Value #4, we’re past the halfway point!

Closing is an Everyday Practice

This value raises a classically challenging tradeoff in engineering—we’re always trying to strike the right balance between idealism and pragmatism, haunted by the twin specters of overengineering and hacking. Unpacking this value turned out to be a wonderful opportunity for us to define our target balance in as concrete and nuanced a way as we can. Even beyond that, as we pondered this space, we discovered other critical parts of our culture that (as far as I know) we’d never written down.
We always close the loop.
  • We do what we said we would, or we let people know.
  • We close meetings with clear statements of alignment and clear action items.
  • We generally treat (targeted and work-goals-related) e-mail as a contract—responses are expected within a few days, even if it's "sorry, I'm swamped and can't look at this for a few weeks, please let me know if it's urgent" or "this is tricky—can we discuss it in a meeting?"

We pull out of the weeds and seek rational overall strategies.
  • We are pragmatic—it's one of the engineering capabilities in our job level definitions!
  • We remember that sometimes problems aren't worth fixing because of opportunity cost, side effects, etc.
  • We remember that sometimes good ideas aren’t worth doing, for the same reasons as the previous bullet.
  • We remember that something going wrong doesn’t necessarily mean someone did something wrong or that something needs to change.
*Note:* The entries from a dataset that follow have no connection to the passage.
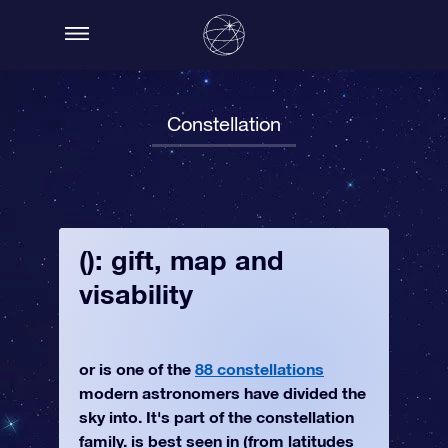
Constellation
(): gift, map and
visability
or is one of the
88 constellations
modern astronomers have divided the
sky into. It's part of the constellation
family. is best seen in (from latitudes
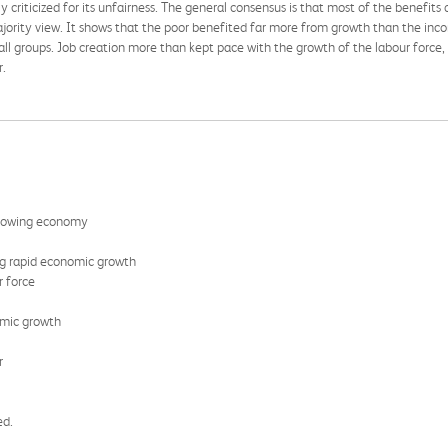
criticized for its unfairness. The general consensus is that most of the benefits 
ajority view. It shows that the poor benefited far more from growth than the inco
l groups. Job creation more than kept pace with the growth of the labour force,
r.
 growing economy
ng rapid economic growth
r force
omic growth
r
ed.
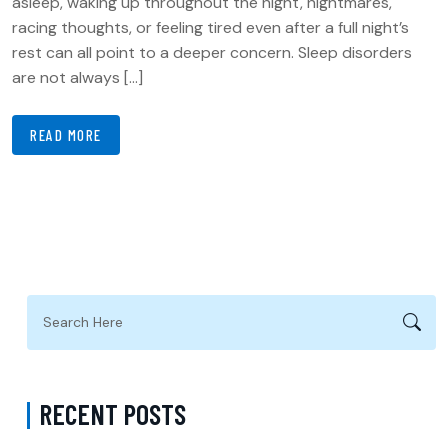
asleep, waking up throughout the night, nightmares,
racing thoughts, or feeling tired even after a full night’s
rest can all point to a deeper concern. Sleep disorders
are not always […]
READ MORE
RECENT POSTS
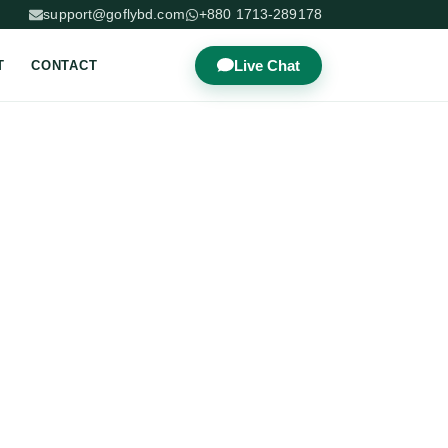
support@goflybd.com
+880 1713-289178
Live Chat
T
CONTACT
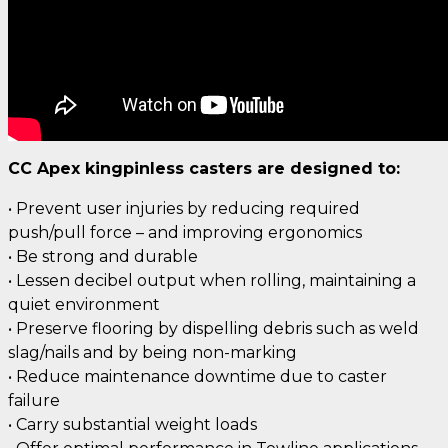
CC Apex kingpinless casters are designed to:
• Prevent user injuries by reducing required
push/pull force – and improving ergonomics
• Be strong and durable
• Lessen decibel output when rolling, maintaining a
quiet environment
• Preserve flooring by dispelling debris such as weld
slag/nails and by being non-marking
• Reduce maintenance downtime due to caster
failure
• Carry substantial weight loads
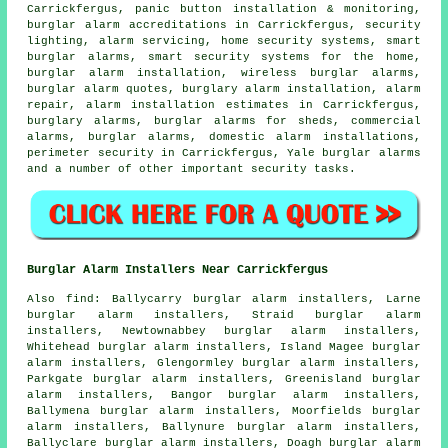
Carrickfergus, panic button installation & monitoring,
burglar alarm accreditations in Carrickfergus, security
lighting, alarm servicing, home security systems, smart
burglar alarms, smart security systems for the home,
burglar alarm installation, wireless burglar alarms,
burglar alarm quotes, burglary alarm installation, alarm
repair, alarm installation estimates in Carrickfergus,
burglary alarms, burglar alarms for sheds, commercial
alarms, burglar alarms, domestic alarm installations,
perimeter security in Carrickfergus, Yale burglar alarms
and a number of other important
security
tasks.
Burglar Alarm Installers Near Carrickfergus
Also find: Ballycarry burglar alarm installers, Larne
burglar alarm installers, Straid burglar alarm
installers, Newtownabbey burglar alarm installers,
Whitehead burglar alarm installers, Island Magee burglar
alarm installers, Glengormley burglar alarm installers,
Parkgate burglar alarm installers, Greenisland burglar
alarm installers, Bangor burglar alarm installers,
Ballymena burglar alarm installers, Moorfields burglar
alarm installers, Ballynure burglar alarm installers,
Ballyclare burglar alarm installers, Doagh burglar alarm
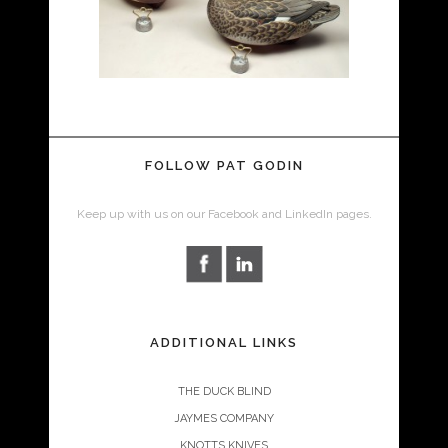
FOLLOW PAT GODIN
Keep up with us on our Facebook and LinkedIn pages.
ADDITIONAL LINKS
THE DUCK BLIND
JAYMES COMPANY
KNOTTS KNIVES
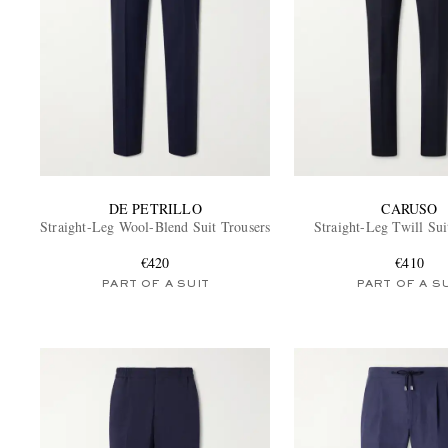
DE PETRILLO
CARUSO
Straight-Leg Wool-Blend Suit Trousers
Straight-Leg Twill Sui
€420
€410
PART OF A SUIT
PART OF A S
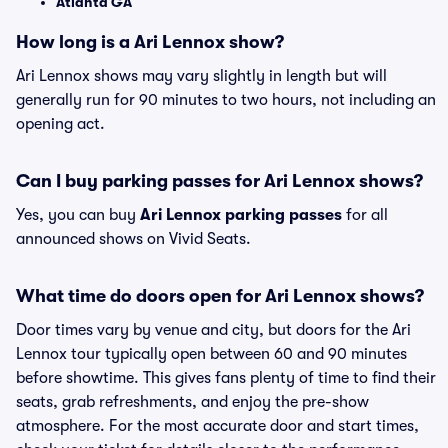
Atlanta GA
How long is a Ari Lennox show?
Ari Lennox shows may vary slightly in length but will
generally run for 90 minutes to two hours, not including an
opening act.
Can I buy parking passes for Ari Lennox shows?
Yes, you can buy
Ari Lennox parking passes
for all
announced shows on Vivid Seats.
What time do doors open for Ari Lennox shows?
Door times vary by venue and city, but doors for the Ari
Lennox tour typically open between 60 and 90 minutes
before showtime. This gives fans plenty of time to find their
seats, grab refreshments, and enjoy the pre-show
atmosphere. For the most accurate door and start times,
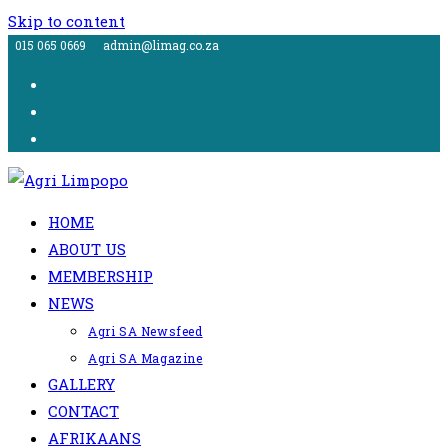
Skip to content
015 065 0669
admin@limag.co.za
HOME
ABOUT US
MEMBERSHIP
NEWS
Agri SA Newsfeed
Agri SA Magazine
GALLERY
CONTACT
AFRIKAANS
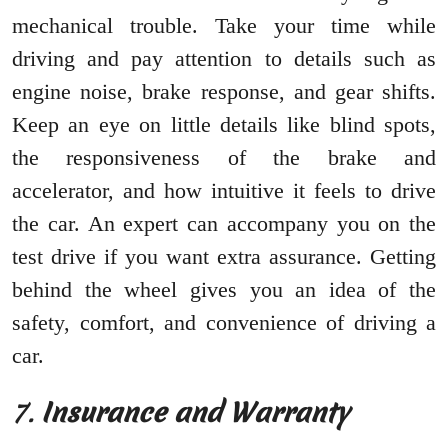
mechanical trouble. Take your time while
driving and pay attention to details such as
engine noise, brake response, and gear shifts.
Keep an eye on little details like blind spots,
the responsiveness of the brake and
accelerator, and how intuitive it feels to drive
the car. An expert can accompany you on the
test drive if you want extra assurance. Getting
behind the wheel gives you an idea of the
safety, comfort, and convenience of driving a
car.
7.
Insurance and Warranty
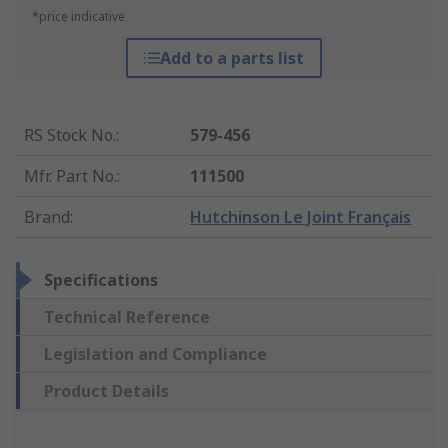
*price indicative
Add to a parts list
RS Stock No.
:
579-456
Mfr. Part No.
:
111500
Brand
:
Hutchinson Le Joint Français
Specifications
Technical Reference
Legislation and Compliance
Product Details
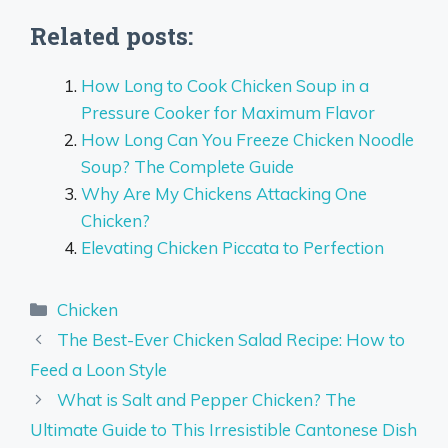
Related posts:
How Long to Cook Chicken Soup in a
Pressure Cooker for Maximum Flavor
How Long Can You Freeze Chicken Noodle
Soup? The Complete Guide
Why Are My Chickens Attacking One
Chicken?
Elevating Chicken Piccata to Perfection
Categories
Chicken
The Best-Ever Chicken Salad Recipe: How to
Feed a Loon Style
What is Salt and Pepper Chicken? The
Ultimate Guide to This Irresistible Cantonese Dish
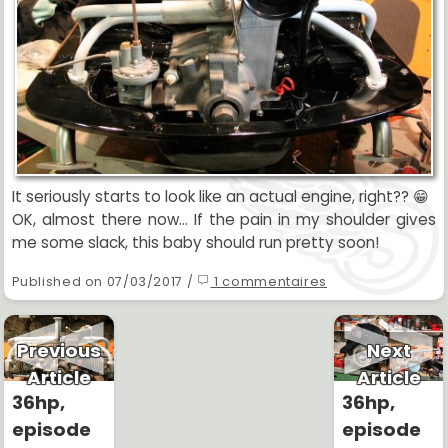
It seriously starts to look like an actual engine, right?? 😁
OK, almost there now... If the pain in my shoulder gives
me some slack, this baby should run pretty soon!
Published on 07/03/2017 /
1 commentaires
Previous
Next
Article
Article
36hp,
36hp,
episode
episode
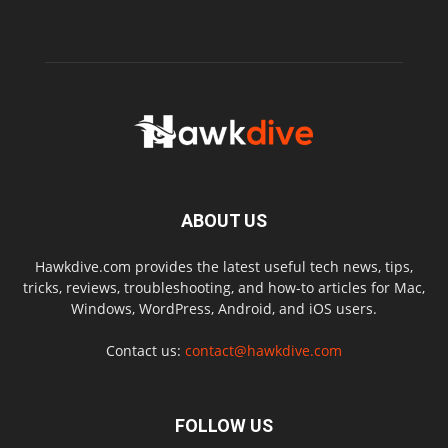
ABOUT US
Hawkdive.com provides the latest useful tech news, tips,
tricks, reviews, troubleshooting, and how-to articles for Mac,
Windows, WordPress, Android, and iOS users.
Contact us:
contact@hawkdive.com
FOLLOW US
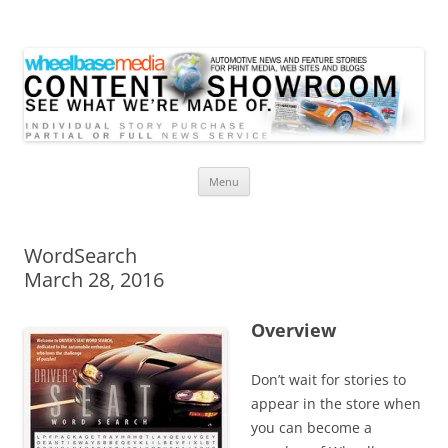
Wheelbase Media Store
Your source for automotive media
Skip
Menu
to
content
WordSearch
March 28, 2016
Overview
Don’t wait for stories to
appear in the store when
you can become a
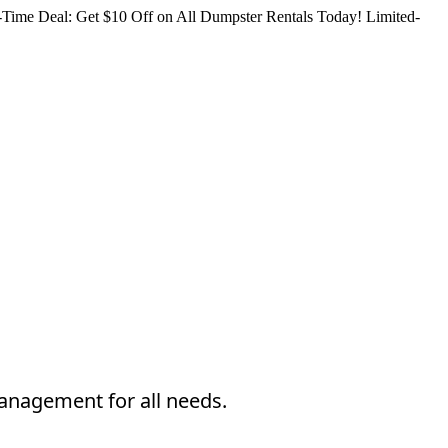
Time Deal: Get $10 Off on All Dumpster Rentals Today!
Limited-
management for all needs.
Rational risk management means accepting that things sometimes go wrong even with an optimal strategy.
  • We deliberately adopt a triage mindset where appropriate, setting aside local idealism to prioritize a more critical overall goal.
  • We strive for expected-value-oriented decision-making, including appropriate costing of risks.

We're consistently conscientious.
  • When we break something, we fix it, we try to take related work from others, and we apologize to people we've disrupted even if we don't think we made a mistake per se.
  • We embrace and envelop new challenges related to our work rather than seeking to defend or justify ourselves.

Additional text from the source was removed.